Planning and Insertion Techniques
As with all orthodontic treatments it is important to properly plan each mini-implant case and the following general principles should help inform this diagnostic and treatment planning process. This chapter provides as comprehensive an aide memoire as possible, which at first glance suggests that there is a lot of information to analyse and remember. However, not all points apply to every case and experience will quickly lead you to discern the relevant steps for individual cases. In addition, common clinical scenarios are described in a sequential manner in the remaining book chapters and, whilst this entails some degree of repetition, it ensures that nothing relevant is left out for each clinical scenario.
Treatment goals and anchorage requirements
Determine these as per your normal orthodontic assessment and treatment planning regimen. The only differences may be that your treatment options and expectations may be greater than with conventional treatment, e.g. achieving full overjet reduction in a Class II case, or non-surgical correction of an anterior openbite.

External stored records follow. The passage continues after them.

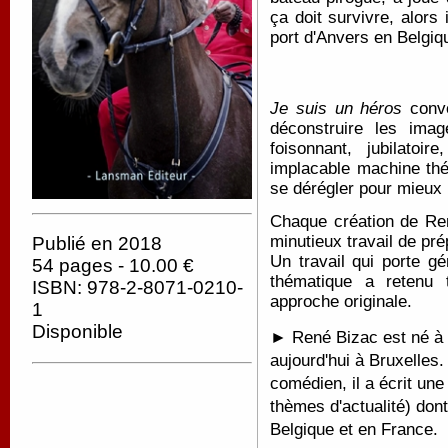
ça doit survivre, alors
port d'Anvers en Belgiq
Je suis un héros
convo
déconstruire les ima
foisonnant, jubilatoi
implacable machine thé
se dérégler pour mieux 
Chaque création de Re
minutieux travail de pr
Publié en 2018
Un travail qui porte g
54 pages - 10.00 €
thématique a retenu 
ISBN: 978-2-8071-0210-
approche originale.
1
Disponible
► René Bizac est né à Bri
aujourd'hui à Bruxelles
comédien, il a écrit une
thèmes d'actualité) dont
Belgique et en France.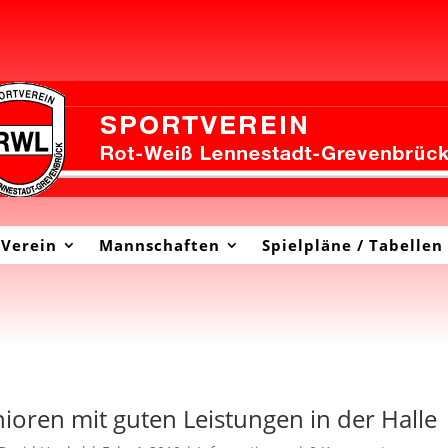
Verein
Mannschaften
Spielpläne / Tabellen
nioren mit guten Leistungen in der Halle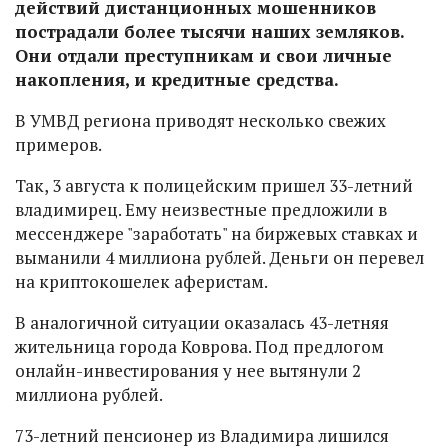
действий дистанционных мошенников
пострадали более тысячи наших земляков.
Они отдали преступникам и свои личные
накопления, и кредитные средства.
В УМВД региона приводят несколько свежих
примеров.
Так, 3 августа к полицейским пришел 33-летний
владимирец. Ему неизвестные предложили в
мессенджере "заработать" на биржевых ставках и
выманили 4 миллиона рублей. Деньги он перевел
на криптокошелек аферистам.
В аналогичной ситуации оказалась 43-летняя
жительница города Коврова. Под предлогом
онлайн-инвестирования у нее вытянули 2
миллиона рублей.
73-летний пенсионер из Владимира лишился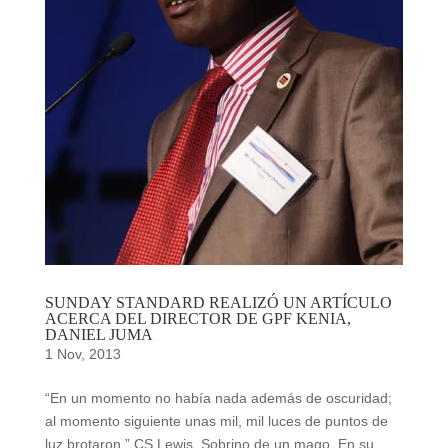
SUNDAY STANDARD REALIZÓ UN ARTÍCULO
ACERCA DEL DIRECTOR DE GPF KENIA,
DANIEL JUMA
1 Nov, 2013
“En un momento no había nada además de oscuridad;
al momento siguiente unas mil, mil luces de puntos de
luz brotaron.” CS Lewis, Sobrino de un mago. En su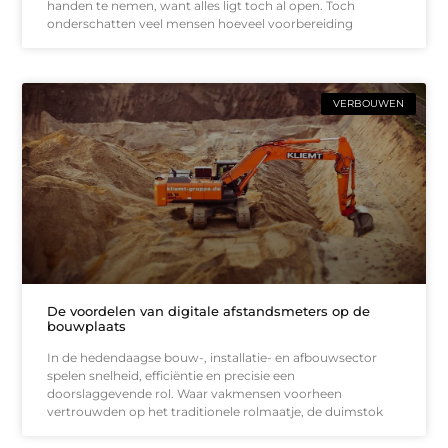
handen te nemen, want alles ligt toch al open. Toch
onderschatten veel mensen hoeveel voorbereiding
VERBOUWEN
De voordelen van digitale afstandsmeters op de
bouwplaats
In de hedendaagse bouw-, installatie- en afbouwsector
spelen snelheid, efficiëntie en precisie een
doorslaggevende rol. Waar vakmensen voorheen
vertrouwden op het traditionele rolmaatje, de duimstok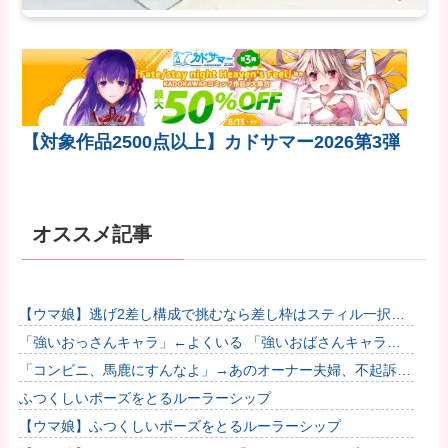
【対象作品2500点以上】カドサマー2026第3弾
オススメ記事
【ウマ娘】逃げ2差し構成で挑むなら差し枠はスティル一択な
のだ。他
「強いおっさんキャラ」←よくいる 「強いおばさんキャラ」
← 全然いない他
「コンビニ、馬鹿にすんなよ」→あのオーナー夫婦、不起訴ｗ
ｗｗｗｗｗｗｗｗ
ふつくしいポーズをとるルーラーシップ
【ウマ娘】ふつくしいポーズをとるルーラーシップ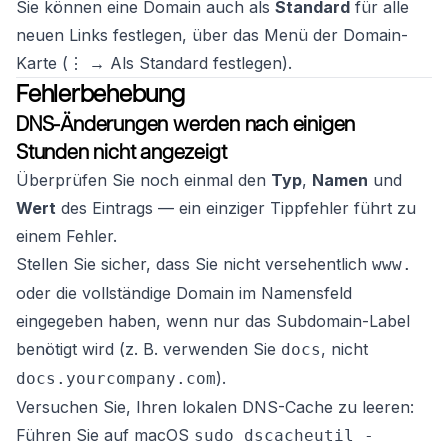
Sie können eine Domain auch als
Standard
für alle
neuen Links festlegen, über das Menü der Domain-
Karte (⋮ → Als Standard festlegen).
Fehlerbehebung
DNS-Änderungen werden nach einigen
Stunden nicht angezeigt
Überprüfen Sie noch einmal den
Typ
,
Namen
und
Wert
des Eintrags — ein einziger Tippfehler führt zu
einem Fehler.
Stellen Sie sicher, dass Sie nicht versehentlich
www.
oder die vollständige Domain im Namensfeld
eingegeben haben, wenn nur das Subdomain-Label
benötigt wird (z. B. verwenden Sie
, nicht
docs
).
docs.yourcompany.com
Versuchen Sie, Ihren lokalen DNS-Cache zu leeren:
Führen Sie auf macOS
sudo dscacheutil -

Consider the ideal antero-posterior and buccal/palatal site(s) from both anchorage and biomechanical perspectives. For example, since incisor retraction requires posterior anchorage, the typical insertion site for this purpose is the buccal side of the alveolus between the second premolar and first molar teeth. This is because more anterior insertion sites may not provide sufficient range for traction and may steepen the vector of traction, which may introduce vertical side-effects. Buccal mini-implants are also easier (than palatal ones) to attach directly to a labial fixed appliance. The optimum insertion sites will be described in detail in each specific clinical scenario chapter.
Hard tissue anatomy
Assess each insertion site in terms of the interproximal space in three dimensions (3D), i.e. its mesio-distal width and alveolar depth; the positions and shape of adjacent tooth roots; the proximity of nearby structures (e.g. the maxillary sinus); and the bone quantity (in particular, whether there is alveolar necking or conversely a convex alveolar morphology). Much of this information can be derived from radiographs (Figs 5.1a,b). Periapical radiographs are preferable to panoramic views since the latter may misrepresent the shape, position and angulation of roots, and make it difficult to identify mesial bowing of the mesio-buccal molar root. However, periapicals are prone to parallax errors if a film or sensor holder is not used for standardisation (Fig. 5.1c). Cone beam computerised tomography (CBCT) provides the clearest amount of detail in 3D (Fig. 5.2), including estimations of the cortical thickness and density, but this is not yet widely available nor considered essential for mini-implant planning. The exact insertion site and insertion angles are determined by studying each patient’s radiographs, supplemented by examination of the patient (especially to highlight soft tissue details) and either their dental or virtual model (to give a 3D appreciation). Interestingly, it is often easier to observe surface undulations on a physical model than in the patient’s mouth, where a surface concavity indicates the interproximal area between the prominences of adjacent roots.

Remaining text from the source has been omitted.